Sarah Waring: The Minstrelsy of the Woods; or, Sketches and Songs connected with the Natural History of some of the most interesting British and Foreign Birds. London : Harvey & Darton, 1832. WPRP 394.
Written by naturalist Sarah Waring to educate children on ornithology, this book is dedicated to the author’s “beloved young relatives.”Following a dedication poem and a brief introduction, the text is divided according to order of bird, with sections devoted to Acciptres, Passeres, Scansores, Gallinae, Grallae, and Palmipedes. Interspersed amongst the prose are numerous poems, each one devoted to a single bird.

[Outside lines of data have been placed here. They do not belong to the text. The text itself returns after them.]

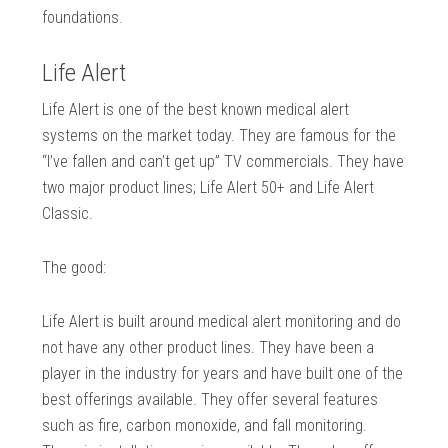
foundations.
Life Alert
Life Alert is one of the best known medical alert
systems on the market today. They are famous for the
“I’ve fallen and can’t get up” TV commercials. They have
two major product lines; Life Alert 50+ and Life Alert
Classic.
The good:
Life Alert is built around medical alert monitoring and do
not have any other product lines. They have been a
player in the industry for years and have built one of the
best offerings available. They offer several features
such as fire, carbon monoxide, and fall monitoring.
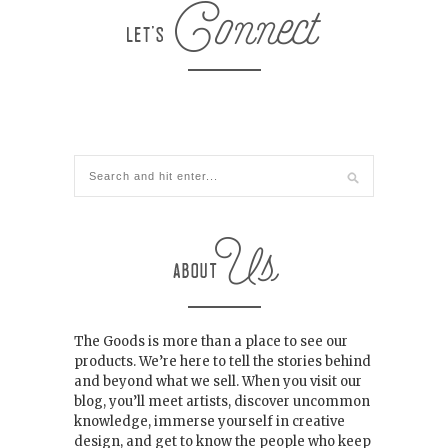
The Goods is more than a place to see our
products. We’re here to tell the stories behind
and beyond what we sell. When you visit our
blog, you’ll meet artists, discover uncommon
knowledge, immerse yourself in creative
design, and get to know the people who keep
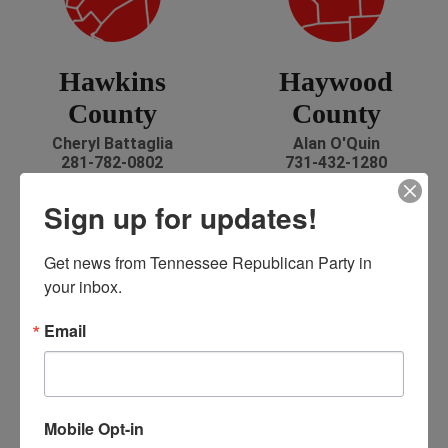
Hawkins
Haywood
County
County
Cheryl Battaglia
Alan O'Quin
281-782-0802
731-432-1280
battshott@aol.com
alanoquin@bellsouth.net
Facebook
Sign up for updates!
Get news from Tennessee Republican Party in 
your inbox.
Email
Henderson
Henry County
County
Todd Wright
Mobile Opt-in
731-607-6076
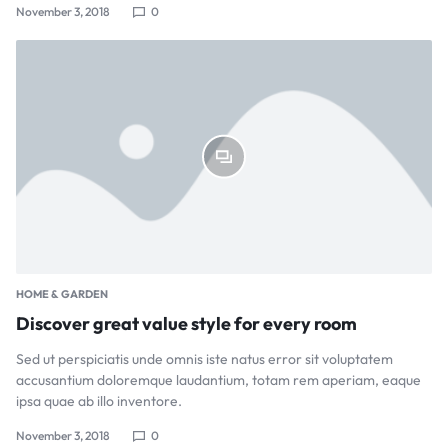
November 3, 2018
0
HOME & GARDEN
Discover great value style for every room
Sed ut perspiciatis unde omnis iste natus error sit voluptatem
accusantium doloremque laudantium, totam rem aperiam, eaque
ipsa quae ab illo inventore.
November 3, 2018
0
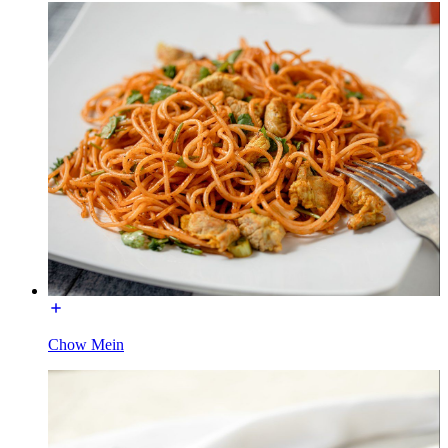
Chow Mein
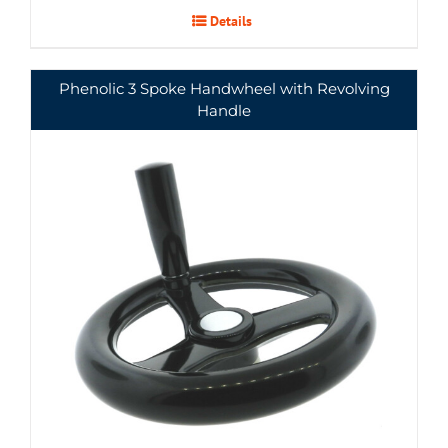
Details
Phenolic 3 Spoke Handwheel with Revolving
Handle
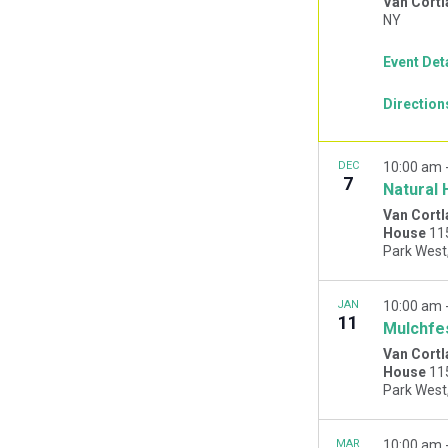
Van Cortl
NY
Event Det
Direction
DEC
10:00 am
7
Natural 
Van Cortl
House
11
JAN
10:00 am
11
Mulchfe
Van Cortl
House
11
MAR
10:00 am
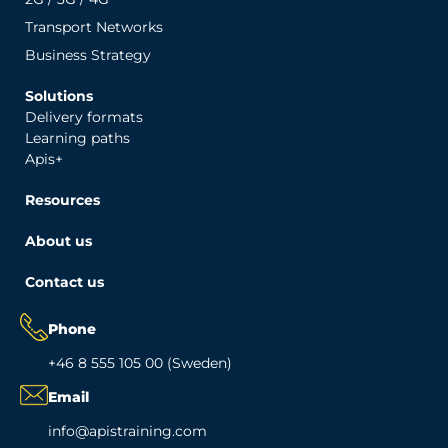
Transport Networks
Business Strategy
Solutions
Delivery formats
Learning paths
Apis+
Resources
About us
Contact us
Phone
+46 8 555 105 00 (Sweden)
Email
info@apistraining.com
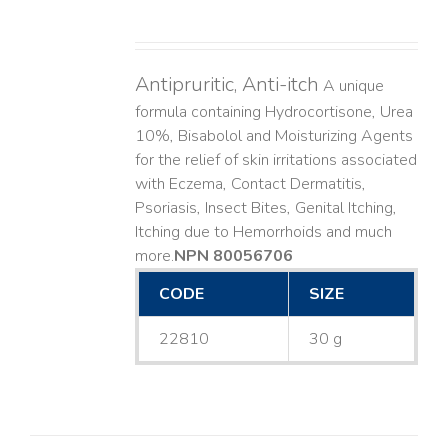
Antipruritic, Anti-itch
A unique
formula containing Hydrocortisone, Urea
10%, Bisabolol and Moisturizing Agents
for the relief of skin irritations associated
with Eczema, Contact Dermatitis,
Psoriasis, Insect Bites, Genital Itching,
Itching due to Hemorrhoids and much
more. ​
NPN 80056706
CODE
SIZE
22810
30 g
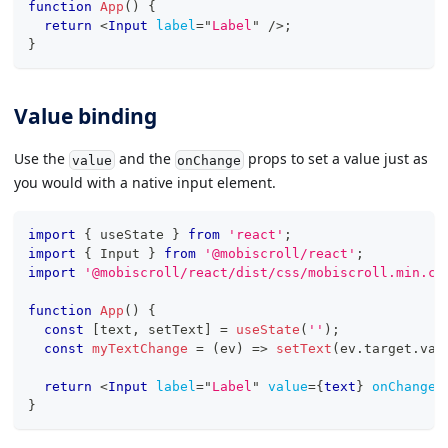
function
App
(
)
{
return
<
Input
label
=
"
Label
"
/>
;
}
Value binding
Use the
and the
props to set a value just as
value
onChange
you would with a native input element.
import
{
 useState 
}
from
'react'
;
import
{
Input
}
from
'@mobiscroll/react'
;
import
'@mobiscroll/react/dist/css/mobiscroll.min.cs
function
App
(
)
{
const
[
text
,
 setText
]
=
useState
(
''
)
;
const
myTextChange
=
(
ev
)
=>
setText
(
ev
.
target
.
val
return
<
Input
label
=
"
Label
"
value
=
{
text
}
onChange
=
}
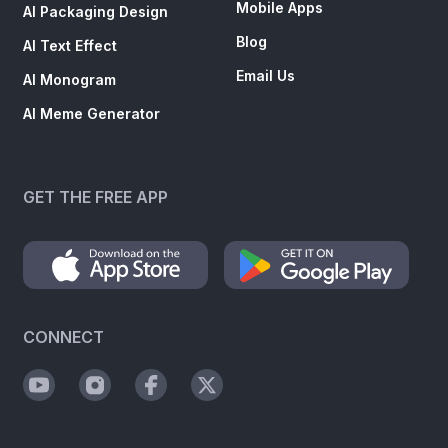
Email Us
AI Monogram
AI Meme Generator
GET THE FREE APP
CONNECT
SUBSCRIBE TO NEWSLETTER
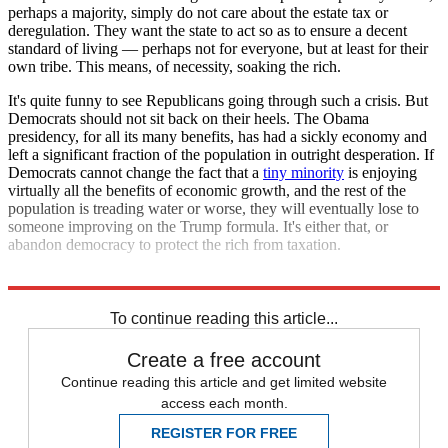
perhaps a majority, simply do not care about the estate tax or
deregulation. They want the state to act so as to ensure a decent
standard of living — perhaps not for everyone, but at least for their
own tribe. This means, of necessity, soaking the rich.
It's quite funny to see Republicans going through such a crisis. But
Democrats should not sit back on their heels. The Obama
presidency, for all its many benefits, has had a sickly economy and
left a significant fraction of the population in outright desperation. If
Democrats cannot change the fact that a
tiny minority
is enjoying
virtually all the benefits of economic growth, and the rest of the
population is treading water or worse, they will eventually lose to
someone improving on the Trump formula. It's either that, or
abandon democracy to protect the rich from taxation.
Explore More
Zurich
To continue reading this article...
Create a free account
Continue reading this article and get limited website
access each month.
REGISTER FOR FREE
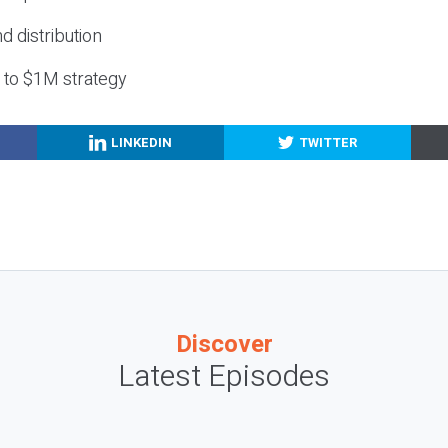
nd distribution
g to $1M strategy
LINKEDIN
TWITTER
Discover
Latest Episodes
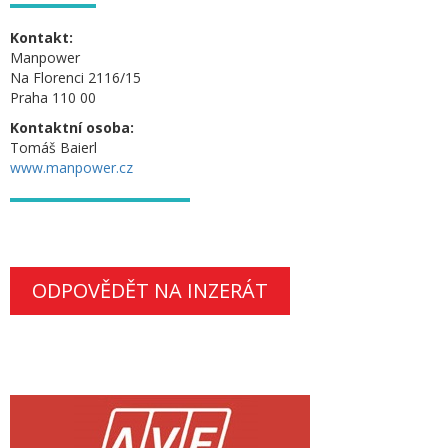
Kontakt:
Manpower
Na Florenci 2116/15
Praha 110 00
Kontaktní osoba:
Tomáš Baierl
www.manpower.cz
ODPOVĚDĚT NA INZERÁT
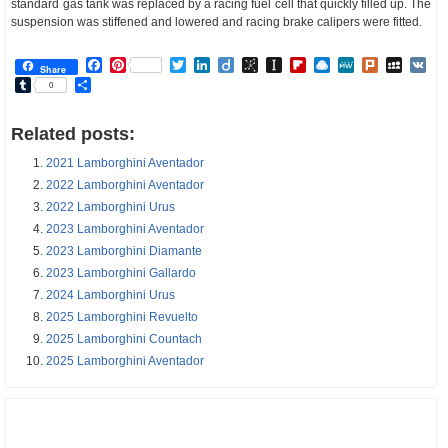
standard gas tank was replaced by a racing fuel cell that quickly filled up. The
suspension was stiffened and lowered and racing brake calipers were fitted.
Facebook
Pinterest
Twitter
LinkedIn
Diigo
BibSonomy
Instapaper
Flipboard
Raindrop.io
MeWe
Plurk
MySp
V
Share
Tumblr
Share
0
Related posts:
2021 Lamborghini Aventador
2022 Lamborghini Aventador
2022 Lamborghini Urus
2023 Lamborghini Aventador
2023 Lamborghini Diamante
2023 Lamborghini Gallardo
2024 Lamborghini Urus
2025 Lamborghini Revuelto
2025 Lamborghini Countach
2025 Lamborghini Aventador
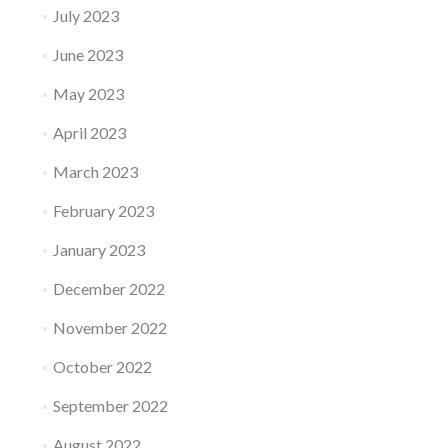
July 2023
June 2023
May 2023
April 2023
March 2023
February 2023
January 2023
December 2022
November 2022
October 2022
September 2022
August 2022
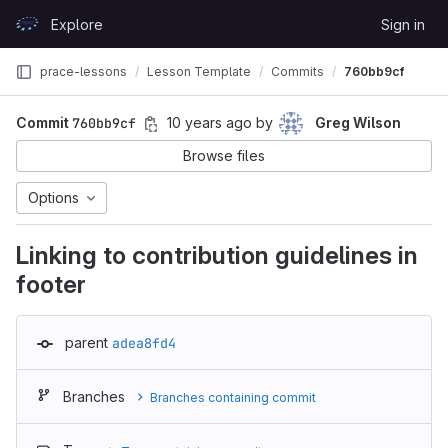
Skip to content
Explore
Sign in
GitLab
prace-lessons
Lesson Template
Commits
760bb9cf
Commit
760bb9cf
10 years ago
by
Greg Wilson
Browse files
Options
Linking to contribution guidelines in
footer
parent
adea8fd4
Branches
Branches containing commit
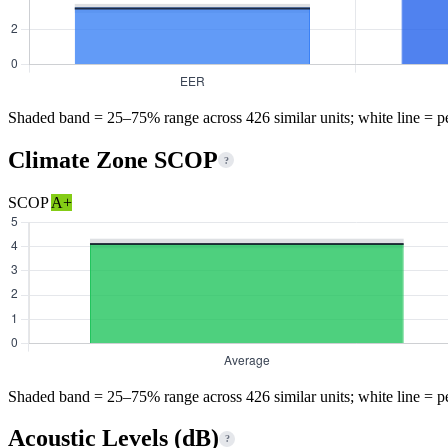
Shaded band = 25–75% range across 426 similar units; white line = p
Climate Zone SCOP
?
SCOP
A+
Shaded band = 25–75% range across 426 similar units; white line = p
Acoustic Levels (dB)
?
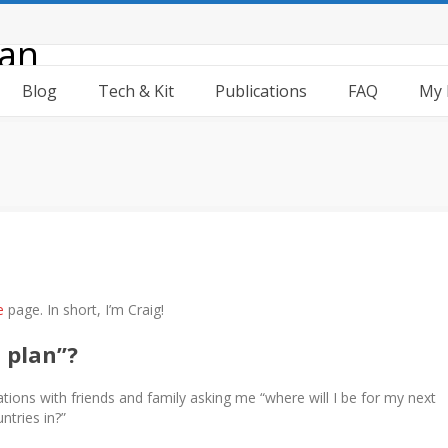
Blog
Tech & Kit
Publications
FAQ
My 
e
page. In short, I’m Craig!
 plan”?
tions with friends and family asking me “where will I be for my next
ntries in?”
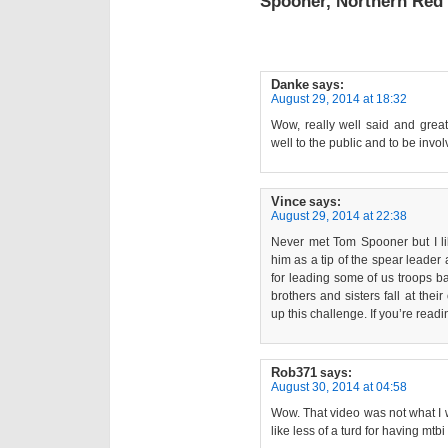
Spooner, Northern Red
Danke
says:
August 29, 2014 at 18:32
Wow, really well said and gre
well to the public and to be invol
Vince
says:
August 29, 2014 at 22:38
Never met Tom Spooner but I lik
him as a tip of the spear leader 
for leading some of us troops b
brothers and sisters fall at the
up this challenge. If you’re readi
Rob371
says:
August 30, 2014 at 04:58
Wow. That video was not what I wa
like less of a turd for having mtbi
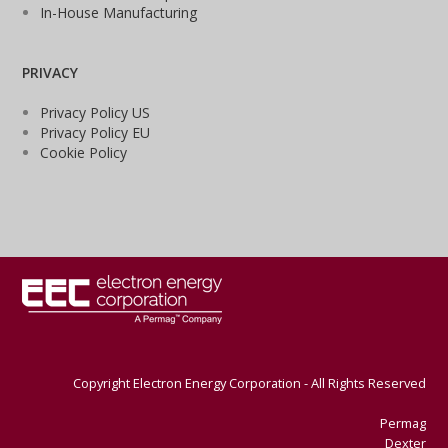
In-House Manufacturing
PRIVACY
Privacy Policy US
Privacy Policy EU
Cookie Policy
Copyright Electron Energy Corporation - All Rights Reserved
Permag
Dexter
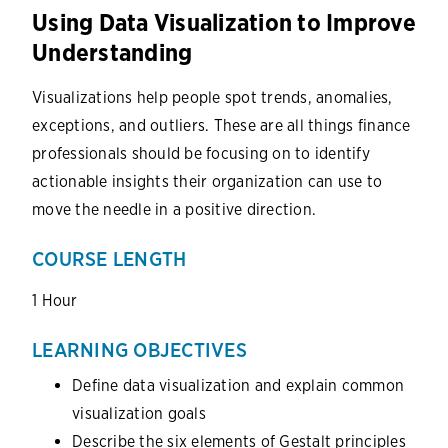
Using Data Visualization to Improve
Understanding
Visualizations help people spot trends, anomalies,
exceptions, and outliers. These are all things finance
professionals should be focusing on to identify
actionable insights their organization can use to
move the needle in a positive direction.
COURSE LENGTH
1 Hour
LEARNING OBJECTIVES
Define data visualization and explain common
visualization goals
Describe the six elements of Gestalt principles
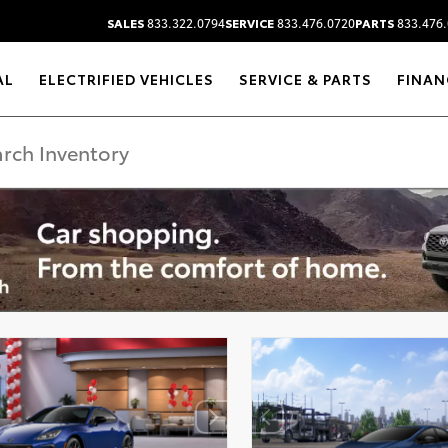
SALES
833.322.0794
SERVICE
833.476.0720
PARTS
833.476.
AL
ELECTRIFIED VEHICLES
SERVICE & PARTS
FINAN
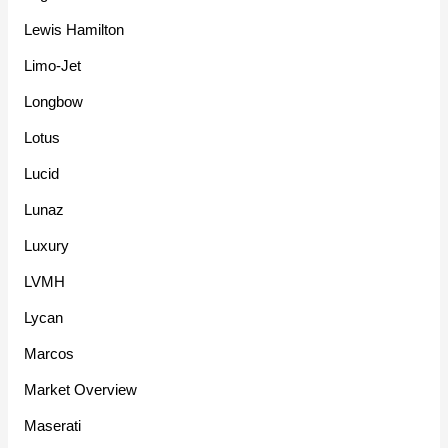
Lewis Hamilton
Limo-Jet
Longbow
Lotus
Lucid
Lunaz
Luxury
LVMH
Lycan
Marcos
Market Overview
Maserati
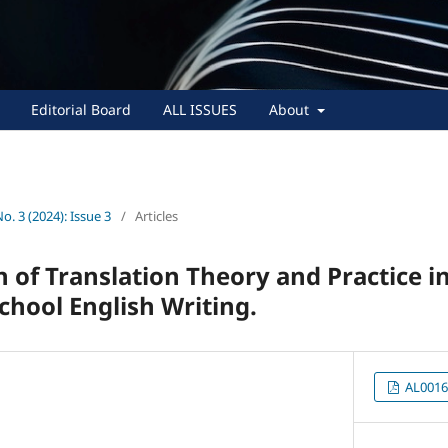
Editorial Board
ALL ISSUES
About
No. 3 (2024): Issue 3
/
Articles
n of Translation Theory and Practice i
chool English Writing.
AL0016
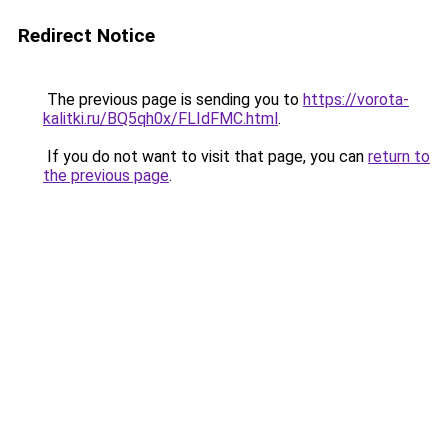
Redirect Notice
The previous page is sending you to
https://vorota-
kalitki.ru/BQ5qh0x/FLIdFMC.html
.
If you do not want to visit that page, you can
return to
the previous page
.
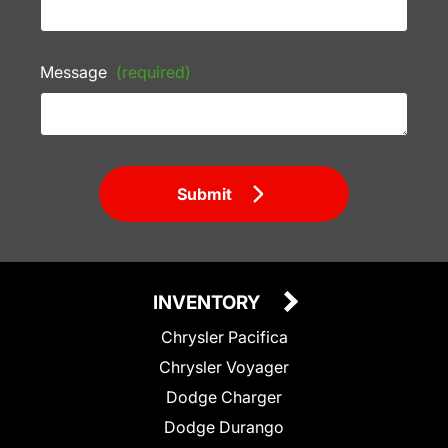
Message
(required)
Submit
INVENTORY
Chrysler Pacifica
Chrysler Voyager
Dodge Charger
Dodge Durango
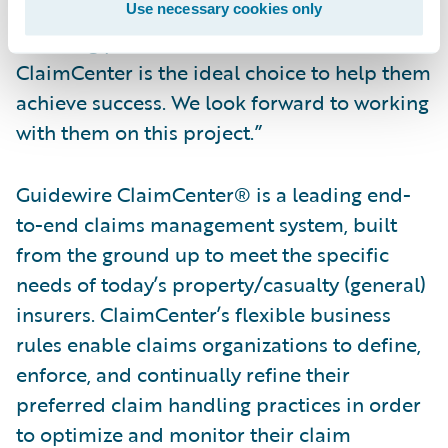
improving its service quality and claims
Use necessary cookies only
handling processes and know that
ClaimCenter is the ideal choice to help them
achieve success. We look forward to working
with them on this project.”
Guidewire ClaimCenter® is a leading end-
to-end claims management system, built
from the ground up to meet the specific
needs of today’s property/casualty (general)
insurers. ClaimCenter’s flexible business
rules enable claims organizations to define,
enforce, and continually refine their
preferred claim handling practices in order
to optimize and monitor their claim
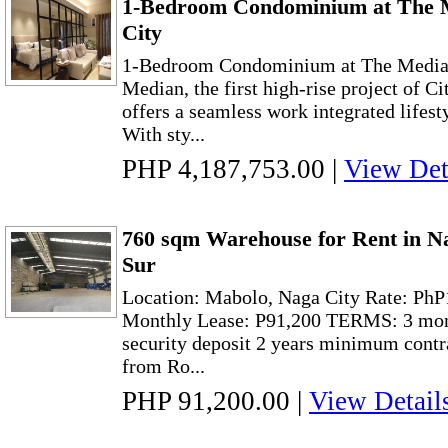
1-Bedroom Condominium at The 
City
1-Bedroom Condominium at The Median
Median, the first high-rise project of C
offers a seamless work integrated lifesty
With sty...
PHP 4,187,753.00
|
View Det
760 sqm Warehouse for Rent in N
Sur
Location: Mabolo, Naga City Rate: Ph
Monthly Lease: P91,200 TERMS: 3 mon
security deposit 2 years minimum contr
from Ro...
PHP 91,200.00
|
View Detail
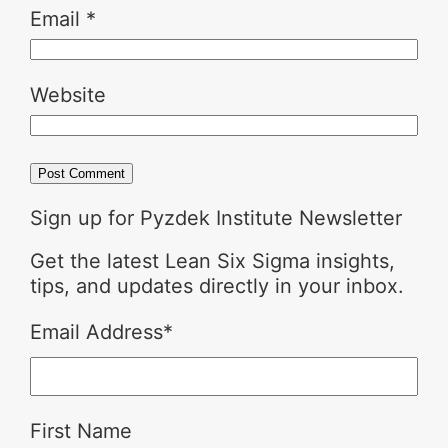
Email
*
Website
Sign up for Pyzdek Institute Newsletter
Get the latest Lean Six Sigma insights,
tips, and updates directly in your inbox.
Email Address
*
First Name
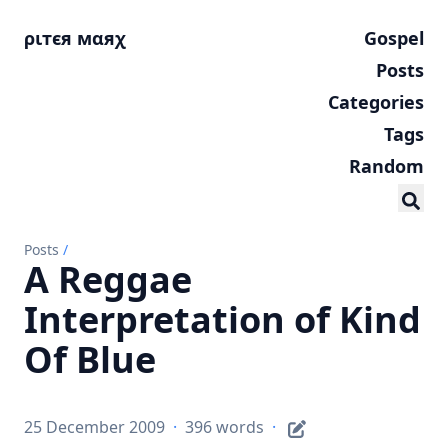
ριтєя мαяχ
Gospel
Posts
Categories
Tags
Random
Posts
/
A Reggae
Interpretation of Kind
Of Blue
25 December 2009
·
396 words
·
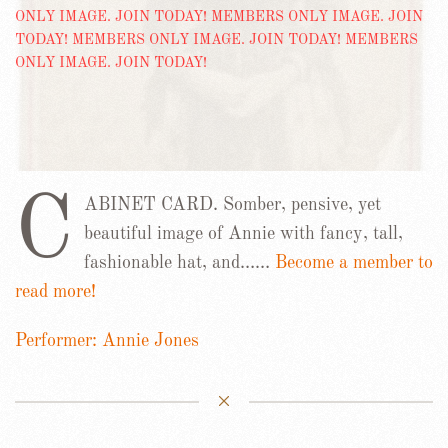
C
ABINET CARD. Somber, pensive, yet
beautiful image of Annie with fancy, tall,
fashionable hat, and……
Become a member to
read more!
Performer: Annie Jones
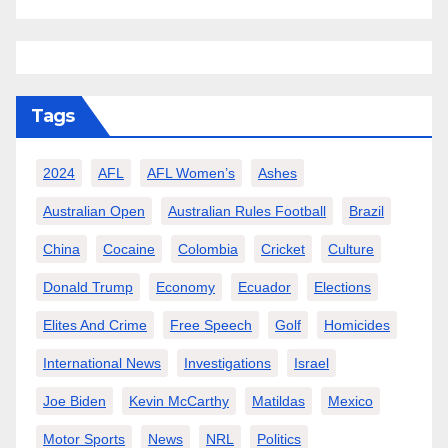
Tags
2024
AFL
AFL Women’s
Ashes
Australian Open
Australian Rules Football
Brazil
China
Cocaine
Colombia
Cricket
Culture
Donald Trump
Economy
Ecuador
Elections
Elites And Crime
Free Speech
Golf
Homicides
International News
Investigations
Israel
Joe Biden
Kevin McCarthy
Matildas
Mexico
Motor Sports
News
NRL
Politics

Illustrations abound within this volume, most notably the wood-engraved nightingale on the frontispiece. The wood engraving process is a relief printing process similar to that of woodblock printing, save for the use of different carving tools and different types and cuts of wood. Perfected by Thomas Bewick in the late 18th century, wood engraving made printing image and text together more efficient and less expensive (Benson). Waring’s text makes numerous references to Bewick, who was an ornithologist as well as a wood engraver. Amongst other influences, her introduction cites Bewick’s “entertaining volumes” as a source for her work, presumably in reference to The History of British Birds (1797–1804). As for the nightingale itself, it was a favored bird of the Romantics, most famously featured in JohnKeat’s “Ode to a Nightingale.”